B+B MŰTEREM – RECONSTRUCTION OF THE THE SAINT MARTIN PARISH
|Designer||Tamas Berecz DLA|
|Location||Váci út 91/b, 1139, Budapest, Hungary|
Tamás Berecz DLA, Attila Batári DLA
Descrizione del progetto
Homage to socialist modernism
Monument to an era
A prominent architectural monument dating back to the not so remote past of Hungarian socialism stands on one of the busiest thoroughfares of Budapest. Its designer, István Szabó, became a cultic church-builder of the era at the end of his vastly productive architectural career spent in the service of the dictatorship, when already a pensioner and asking no remuneration for his work. His first church, which eventually functioned as a starting point for the compromise concluded between the Vatican and the Kádár regime, received the blessing of Pope Paul VI.
The Saint Martin parish church was the last project of his oeuvre. It was built in 1985 in the style Central European historians of architecture now refer to as socialist modernism. During the thirty years after its construction, the environs of the church underwent radical changes defined by three main factors: (i) the quarter once inhabited by the socialist working class disappeared, while the factories and the industrial plants were replaced by generic, late-postmodern office buildings; (ii) the building itself deteriorated due to wear and tear and its technological solutions grew obsolete partly as a consequence of the economising practice imposed upon the industry by the shortage economy and partly because of the generally poor work morale that dominated the building sector of the time; (iii) last but not least, the altered role of the Catholic Church also played a part. After the changes of 1989, the religious persecution that had prevailed in Hungary during socialism was followed by a societal and political restoration. These reasons together eventually led to the decision made in 2014 about the reconstruction of the parish church.

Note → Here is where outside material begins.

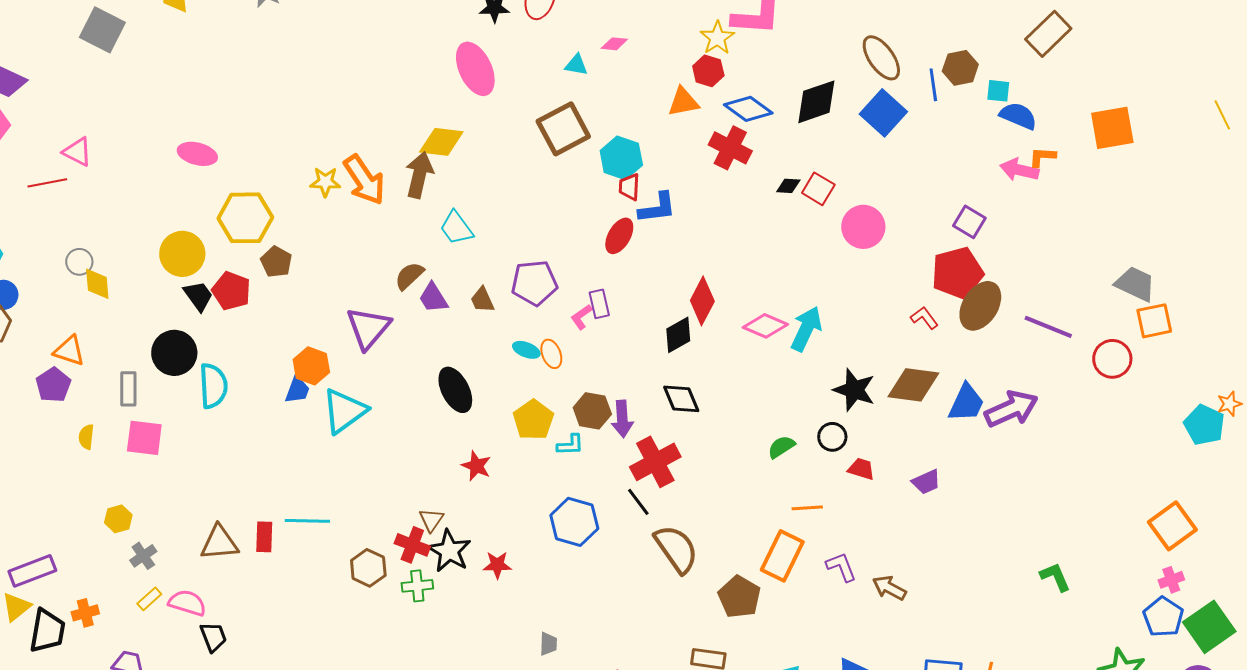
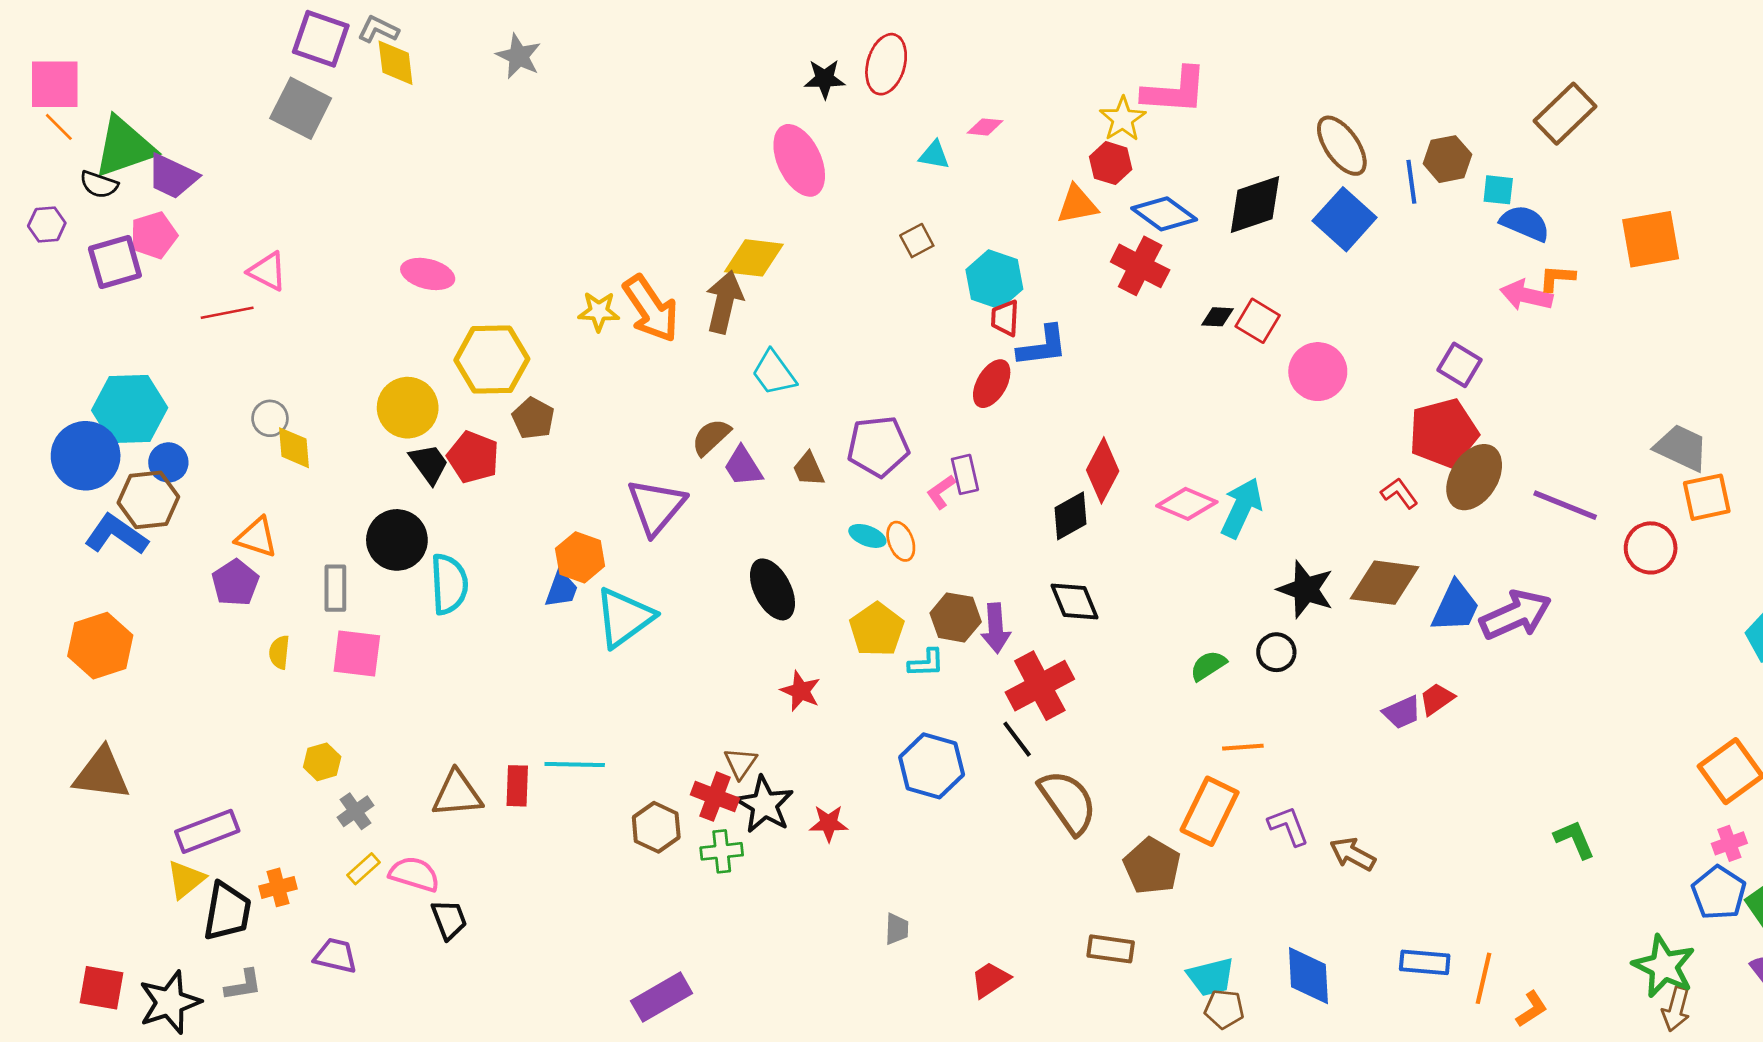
brown square: (563, 129) -> (917, 241), size x0.5
red trapezoid: (861, 469) -> (1437, 699), moved, turned -52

The project provided the architects with the opportunity to reconsider the functions of the building and to redefine its dialogue with its surroundings. They set two major objectives: (i) firstly, they wished to create a transparent communication in the interior of the building, so to this effect they terminated the exterior staircase that was unfit for use by the elderly and the physically disabled. The new entrance was moved to the ground floor, while the adjoining vestibule was designed to function as a starting point for impressively complex spaces: the communal area ideal among others for weddings opens from here, just like the newly built staircase that leads to the upper level of the church interior. Beyond the functional and technological modernisation, the other goal was (ii) to cleanse the church, which they approached as a kind of ’urban found object’, from the deposited elements that were gradually added to it contrary to the original design concept. In order to realise this, the bell-gable on the west elevation was demolished, the building was stripped of the redundant canopies, and the functionless openings were walled up.
The expansion of the church building can be best likened to precision surgery. As the regulations allowed rather limited room for manoeuvre, the new functions were ‘packed into’ a merely two-metre block with a highly complex spatial structure. Thanks to the wall-like complementation of the church’s sculptural volume and the demolition of the old exterior staircase, the building regained its original crystalline monumentality that it had lost in the tight embrace of the subsequently constructed office buildings around it. This cornerstone aspect of the design is further enhanced by the integration of the formerly freestanding crucifix into the body of the church.
The architects did not want to drastically alter the church interior but they made three significant additions: (i) they completed the altar, (ii) they erected a new chapel in lieu of the old entrance, (iii) and installed a false ceiling system reminiscent of the roof structure included in the original architectural plans but never actually implemented.
The church was unveiled in autumn 2017 and was blessed by Cardinal Péter Erdő, who is Archbishop of Esztergom-Budapest and Primate of Hungary. The ceremonial opening was also attended by Orsolya Szabó, the daughter of the building’s original designer, who actively participated in the project, helping the team to evoke the spirit of István Szabó, while satisfying contemporary expectations.
Prof. Dr. Andor Wesselényi-Garay PhD., habil.
dipl. Arch., dipl. Urban Designer
The architects received the Pro Architectura award for design in 2018 and in the same year the building won the House of the Year award in the public building category.